What to do: Extract every line between the one with "doctus albucius instructior mei. Ius ea" and the end of the entries, both included, word for word and free of pictures.

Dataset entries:

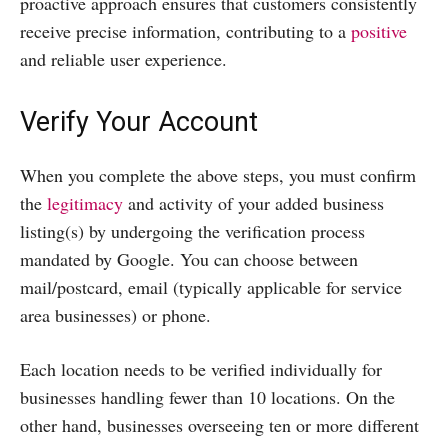
proactive approach ensures that customers consistently
receive precise information, contributing to a
positive
and reliable user experience.
Verify Your Account
When you complete the above steps, you must confirm
the
legitimacy
and activity of your added business
listing(s) by undergoing the verification process
mandated by Google. You can choose between
mail/postcard, email (typically applicable for service
area businesses) or phone.
Each location needs to be verified individually for
businesses handling fewer than 10 locations. On the
other hand, businesses overseeing ten or more different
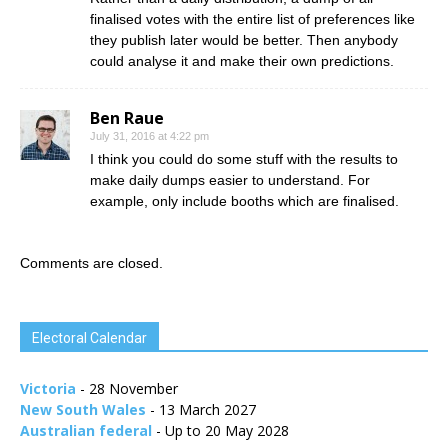
finalised votes with the entire list of preferences like
they publish later would be better. Then anybody
could analyse it and make their own predictions.
Ben Raue
July 31, 2016 at 4:22 pm
I think you could do some stuff with the results to
make daily dumps easier to understand. For
example, only include booths which are finalised.
Comments are closed.
Electoral Calendar
Victoria
- 28 November
New South Wales
- 13 March 2027
Australian federal
- Up to 20 May 2028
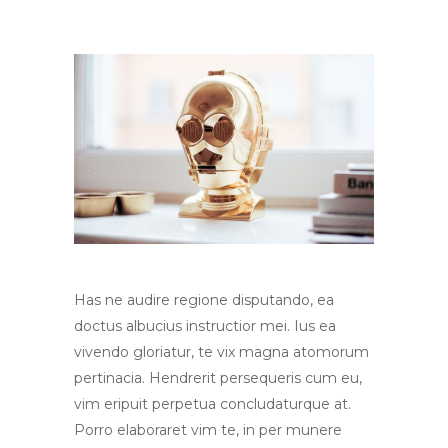
Has ne audire regione disputando, ea
doctus albucius instructior mei. Ius ea
vivendo gloriatur, te vix magna atomorum
pertinacia. Hendrerit persequeris cum eu,
vim eripuit perpetua concludaturque at.
Porro elaboraret vim te, in per munere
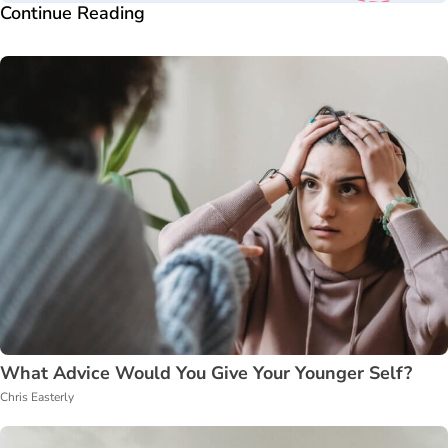
Continue Reading
What Advice Would You Give Your Younger Self?
Chris Easterly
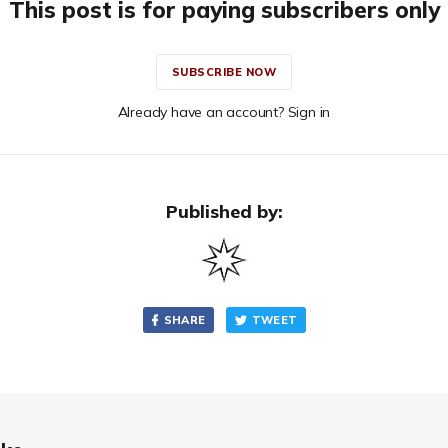
This post is for paying subscribers only
SUBSCRIBE NOW
Already have an account? Sign in
Published by:
SHARE
TWEET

Response to this exercise:
doctus albucius instructior mei. Ius ea
vivendo gloriatur, te vix magna atomorum
pertinacia. Hendrerit persequeris cum eu,
vim eripuit perpetua concludaturque at.
Porro elaboraret vim te, in per munere
Continue Reading
What Advice Would You Give Your Younger Self?
Chris Easterly
This post is for paying subscribers only
SUBSCRIBE NOW
Already have an account? Sign in
Published by:
SHARE
TWEET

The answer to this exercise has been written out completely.